There is much at stake with families who speak a language other than English and connecting with the District without any barriers. Missed communication might mean that students don’t get to school, whether it is a planned no school day or just not knowing how to get enrolled to start school on time. It could also cause misunderstandings with school policies or procedures, potentially leaving families feeling like they are left in the dark to navigate the District independently. Interpreters often make a personal connection with families, bonding over their own shared experiences. Jingtao Wang, a Chinese and Japanese translator and interpreter, volunteers in many organizations in the Ames area to build these personal connections and share her own experience.
“When I came to America 16 years ago, I couldn’t understand English,” says Wang. “I missed a lot of information, and sometimes I was upset just because of misunderstandings and the barriers between languages and cultures.”
The implementation of this process seeks to achieve priority number four of the District’s priorities and goals: clear and consistent communication to support positive and proactive community relationships. Part of that priority was to increase other modes of communication by providing additional information regarding programming and eligibility in parents’/guardians’ preferred language, including their first language.
“It’s about the parents and families feeling welcome and that they are part of our family,” says Santiago. “Not only do we want them to come to the school, but that they are partners with us in the education of their children.”
The current process for translating email communication has changed and adapted as the team learns more about the needs of District families. When an email is sent in English, the communications department also sends it to Santiago, who then assigns it to a translator. A dashboard was developed to track items as they were assigned. This tool also serves as the check and balance to be sure items are turned around quickly. Data is regularly studied to determine where improvements to the process can occur.
“The challenging part of providing translation services is ensuring that the meaning intended by the text is conveyed in the translated communication,” says Hiba Ali, Arabic translator with the District. “It sometimes requires looking up what specific terms and expressions mean in an educational context.”

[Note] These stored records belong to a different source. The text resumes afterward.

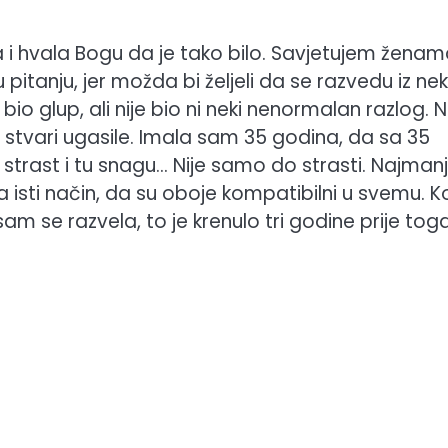
 i hvala Bogu da je tako bilo. Savjetujem žena
tanju, jer možda bi željeli da se razvedu iz nek
 bio glup, ali nije bio ni neki nenormalan razlog. N
se stvari ugasile. Imala sam 35 godina, da sa 35
 strast i tu snagu… Nije samo do strasti. Najman
na isti način, da su oboje kompatibilni u svemu. 
am se razvela, to je krenulo tri godine prije toga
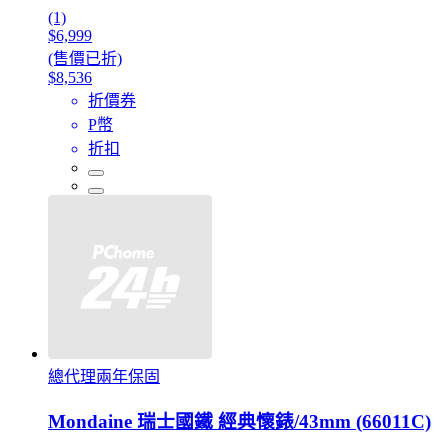
(1)
$6,999
(售價已折)
$8,536
折價券
P幣
折扣
總代理兩年保固
Mondaine 瑞士國鐵 經典懷錶/43mm (66011C)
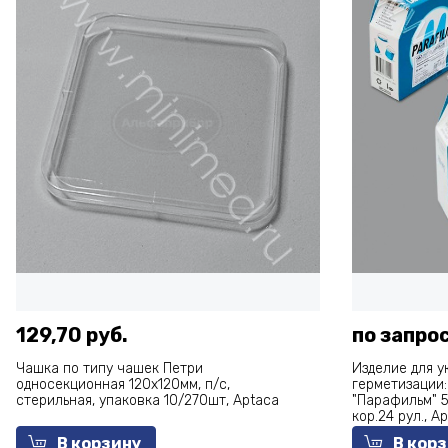
129,70 руб.
по запро
Чашка по типу чашек Петри
Изделие для у
односекционная 120х120мм, п/с,
герметизации
стерильная, упаковка 10/270шт, Aptaca
"Парафильм" 5
кор.24 рул., A
В корзину
В кор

Translators complete the communication in other languages within one to two school days. When complete, the communications department sends the email to parents or guardians in Arabic, Chinese, and Spanish who request communication in these languages. After success at the District level and positive feedback from families, translating building-level email communications began in spring 2021.
“After the District started this service, I received a lot of appreciation from the community,” said Wang. Some of the feedback she received included ‘I feel like I wasn’t under cover like I felt before.’ And ‘Now I like to check up on what’s going on because it is easy to understand.’
With this past August being the first school year that the team translated both building and District-wide email communication, the most unexpected hurdle was simply the volume of requests. Starting August 1, in just 36 weekdays, 91 different emails were sent. The result then being 194 total translated messages. That type of volume made it challenging to keep up with turning around messages quickly.
“Our group of interpreters and translators are an awesome, incredible group who are working hard and really see the value in the work they are doing,” says Santiago.
When communication is not email-based, or an interpreter is needed immediately such as in an emergency, the District utilizes RTT Mobile Interpretation. RTT Mobile Interpretation offers Elsa Lite, a mobile app that allows buildings to request live, real-time interpreters in more than 180 languages and dialects. Through the app, building personnel can contact interpreters to assist in the communication process on an as-needed basis. With Elsa Lite, parents and guardians can communicate with their student’s school just in time, regardless of their preferred language.
With the goal of implementing a communication translation process district-wide complete, the team continues seeking ways to improve further. Templating some translated communication has allowed for greater efficiency. For example, families can look forward to winter weather notices such as an early dismissal due to weather being delivered this school year simultaneously in four different languages.
“Hearing the automated phone messages in Arabic language made me feel very proud and grateful to be part of the district’s equitable approach to provide access to information to all the families in our community,” says Ali.
After many successes, what could possibly be next? According to Santiago, there are several opportunities. First, in addition to Spanish, Chinese, and Arabic, the District will be adding Vietnamese to translations. Second, the District would like to add multilingual liaisons. Translating emails and website documents has been a wonderful accomplishment, yet Santiago acknowledges there are some families who may have troubles accessing this information. In that case, having a multilingual liaison to bridge the gap and fill in information that email can’t do alone would only enhance services and remove barriers some students and families might experience.
“Education is about getting students what they need to be successful in life. Why not do the same with their family so we can have great partnerships?” says Santiago. “It’s only going to help improve outcomes with students if we are building relationships and helping to remove the barriers people may have.”